Court: TA must treat homeless with dignity

Tel Aviv Municipality cannot clear away possessions left in public spaces after ACRI files petition.

homeless religious man 311 (photo credit: Marc Israel Sellem)
homeless religious man 311
(photo credit: Marc Israel Sellem)
The Tel Aviv Municipality must treat its homeless with dignity, and cannot clear and take away their possessions left in public spaces except for very specific reasons, said Judge Michal Agmon-Gonen of the Tel Aviv District Court on Monday.
The petition was filed by the Association for Civil Rights in Israel to block the municipality from confiscating the possessions and essentially accused it of trying to push the homeless, a large number of who happen to be migrants, out of the public space.
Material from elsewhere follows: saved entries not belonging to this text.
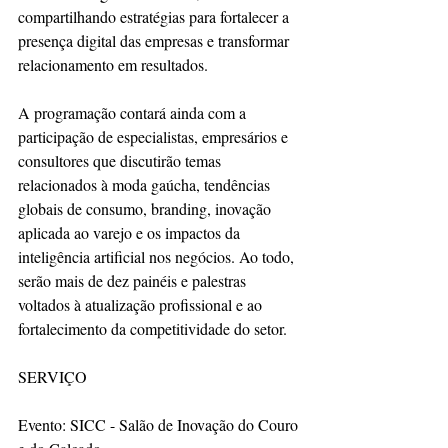
compartilhando estratégias para fortalecer a 
presença digital das empresas e transformar 
relacionamento em resultados.
A programação contará ainda com a 
participação de especialistas, empresários e 
consultores que discutirão temas 
relacionados à moda gaúcha, tendências 
globais de consumo, branding, inovação 
aplicada ao varejo e os impactos da 
inteligência artificial nos negócios. Ao todo, 
serão mais de dez painéis e palestras 
voltados à atualização profissional e ao 
fortalecimento da competitividade do setor.
SERVIÇO
Evento: SICC - Salão de Inovação do Couro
In the ruling, the court said that the municipality’s actions were not proportionate to addressing the problem at hand.
This was despite the fact that the court did recognize that the city had an interest and legal right to maintain cleanliness and public order.
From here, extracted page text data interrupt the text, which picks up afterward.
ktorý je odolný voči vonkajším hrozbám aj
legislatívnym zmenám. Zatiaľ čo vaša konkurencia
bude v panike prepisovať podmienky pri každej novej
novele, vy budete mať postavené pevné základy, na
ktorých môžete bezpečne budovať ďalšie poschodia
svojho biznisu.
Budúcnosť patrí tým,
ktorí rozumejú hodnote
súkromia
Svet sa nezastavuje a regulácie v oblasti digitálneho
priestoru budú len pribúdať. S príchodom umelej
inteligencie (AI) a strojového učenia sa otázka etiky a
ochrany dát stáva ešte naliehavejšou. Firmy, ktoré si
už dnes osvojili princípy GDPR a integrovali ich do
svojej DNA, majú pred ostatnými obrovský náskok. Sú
The municipality had claimed that it did not have any policy of trying to push homeless out of the public space.
Rather, it argued that it only removed the homeless and their possessions in cases where they presented a concrete public disturbance or danger, such as a drunkard stumbling around with a broken bottle of alcohol.
The city also argued that most of the time that it tried to assist homeless persons in a variety of ways.
The petitioners responded that there were many cases where migrants had hidden their blankets and pillows out of sight during daylight hours so as not to disturb people walking through the area, only to find that the city confiscated them anyway.
The petitioners also noted that the municipality had not provided a forum for the homeless to get their possessions back.
Ultimately, the court found that even accepting part of the municipality’s claims, its prioritization of its duties to maintain cleanliness and order were overstated and being implemented incorrectly.
The court ordered the municipality not to undertake any additional “clearing” operations, despite having some authority to do so, without a reasonable objective basis for concluding that homeless possessions posed a clear health threat or an immediate danger.
Also, the court ordered the city to draft a set of procedures that ensured that the dignity and rights of the homeless would not be infringed upon in clearing operations.
People walking through public areas may not enjoy their leisure time as much because of the presence of some homeless persons and their possessions, said the court.
However, noted the court, that inconvenience pales in comparison to treating the homeless with dignity and not make their living and economic situation even harder than it already is.
Instead, those disturbed by the presence of homeless persons or their possessions need to show more patience and understanding, the court stated.
The petition was initially filed in October 2011 when the municipality removed the tents associated with the social protest movement.
According to the petitioners, the municipality, under the radar, exploited this clearing operation to remove and harass homeless people, many of who are migrants, and their possessions.